_Task goal_.
Look for the word "selling" in the records, and copy each line where it appears.

(Saved data entries)
[Start of Attachment]

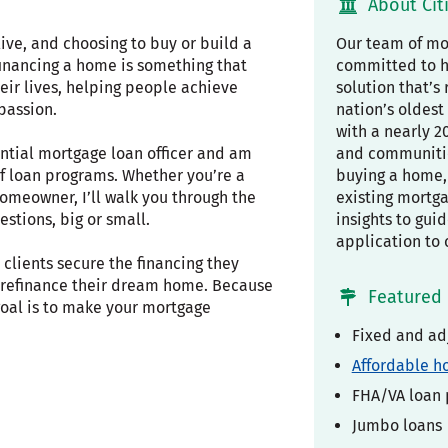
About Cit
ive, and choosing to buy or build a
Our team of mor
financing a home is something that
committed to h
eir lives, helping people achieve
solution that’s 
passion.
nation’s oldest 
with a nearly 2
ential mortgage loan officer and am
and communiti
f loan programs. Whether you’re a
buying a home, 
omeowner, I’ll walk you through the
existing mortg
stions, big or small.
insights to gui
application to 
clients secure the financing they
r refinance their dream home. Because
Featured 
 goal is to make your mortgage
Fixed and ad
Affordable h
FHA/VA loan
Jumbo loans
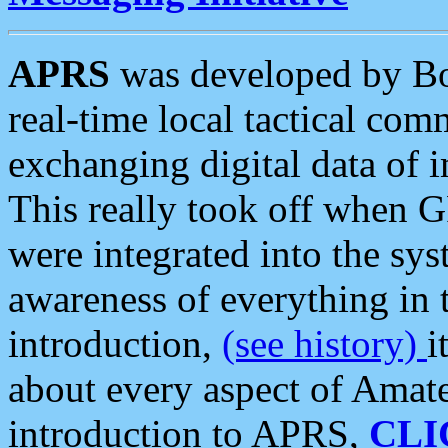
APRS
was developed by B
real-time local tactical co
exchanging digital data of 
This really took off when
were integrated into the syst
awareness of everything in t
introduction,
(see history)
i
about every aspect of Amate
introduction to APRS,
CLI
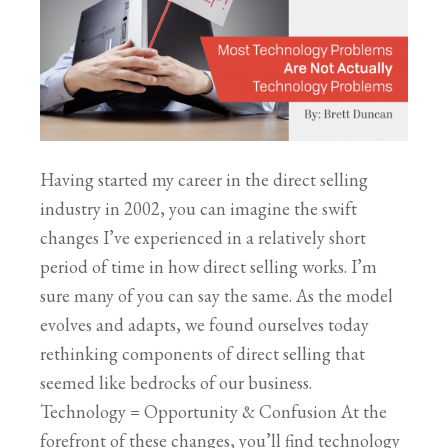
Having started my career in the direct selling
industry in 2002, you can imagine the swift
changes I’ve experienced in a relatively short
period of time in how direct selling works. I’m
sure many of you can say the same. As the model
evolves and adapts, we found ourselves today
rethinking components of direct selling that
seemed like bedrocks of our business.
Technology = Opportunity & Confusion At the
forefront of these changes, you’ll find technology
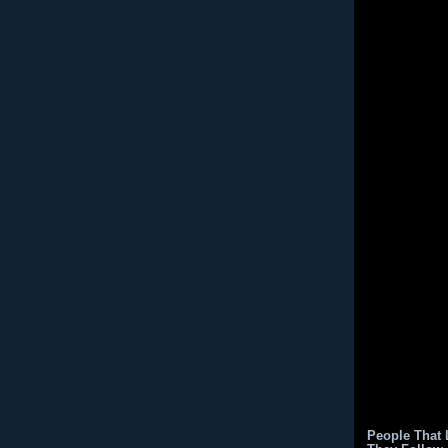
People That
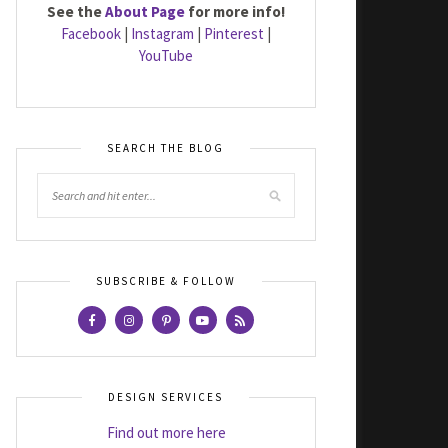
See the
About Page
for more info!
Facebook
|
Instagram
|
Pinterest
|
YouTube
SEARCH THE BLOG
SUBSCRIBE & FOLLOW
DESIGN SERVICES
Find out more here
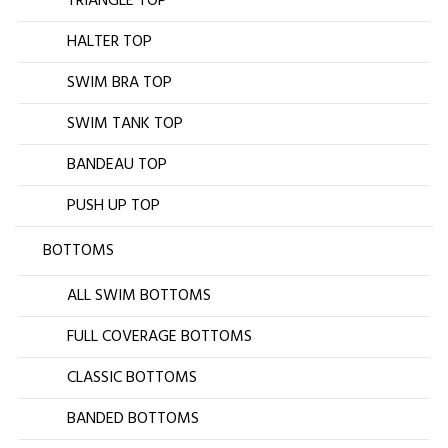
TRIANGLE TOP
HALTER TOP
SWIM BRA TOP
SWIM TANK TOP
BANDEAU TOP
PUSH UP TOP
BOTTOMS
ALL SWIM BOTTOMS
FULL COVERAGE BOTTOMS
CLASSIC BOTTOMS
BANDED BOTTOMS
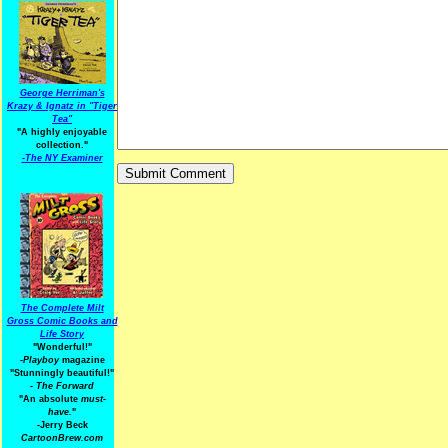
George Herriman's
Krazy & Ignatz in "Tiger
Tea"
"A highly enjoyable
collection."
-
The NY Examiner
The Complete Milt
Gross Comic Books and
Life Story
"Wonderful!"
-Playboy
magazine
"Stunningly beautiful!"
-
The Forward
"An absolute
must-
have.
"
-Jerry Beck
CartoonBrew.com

[End of Attachment]

_Expected answer_.
Having started my career in the direct selling
period of time in how direct selling works. I’m
rethinking components of direct selling that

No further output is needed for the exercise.